» TASK DIRECTIONS:
For each line in the data below that has the word "Tempelhof", copy that line.

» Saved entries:

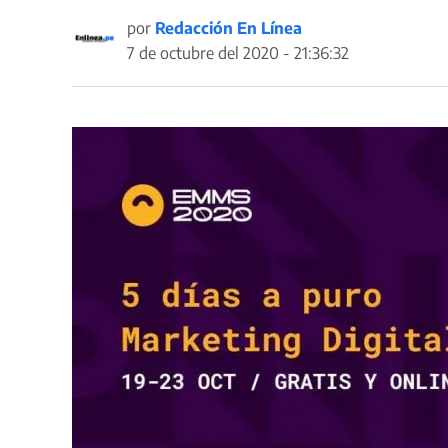
por
Redacción En Línea
7 de octubre del 2020 - 21:36:32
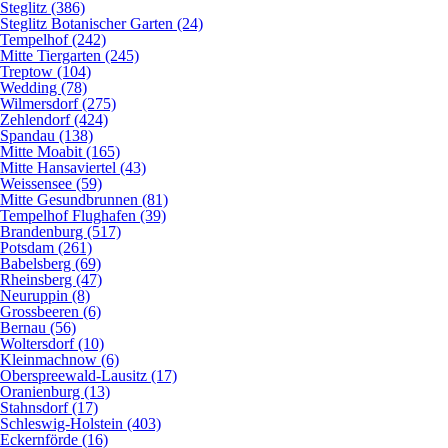
Steglitz (386)
Steglitz Botanischer Garten (24)
Tempelhof (242)
Mitte Tiergarten (245)
Treptow (104)
Wedding (78)
Wilmersdorf (275)
Zehlendorf (424)
Spandau (138)
Mitte Moabit (165)
Mitte Hansaviertel (43)
Weissensee (59)
Mitte Gesundbrunnen (81)
Tempelhof Flughafen (39)
Brandenburg (517)
Potsdam (261)
Babelsberg (69)
Rheinsberg (47)
Neuruppin (8)
Grossbeeren (6)
Bernau (56)
Woltersdorf (10)
Kleinmachnow (6)
Oberspreewald-Lausitz (17)
Oranienburg (13)
Stahnsdorf (17)
Schleswig-Holstein (403)
Eckernförde (16)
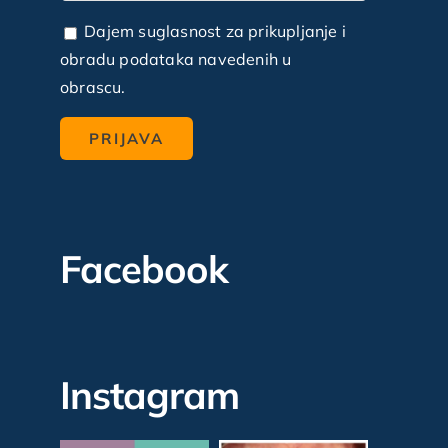
Dajem suglasnost za prikupljanje i
obradu podataka navedenih u
obrascu.
Facebook
Instagram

» RESPONSE FOR THIS EXERCISE:
Tempelhof (242)
Tempelhof Flughafen (39)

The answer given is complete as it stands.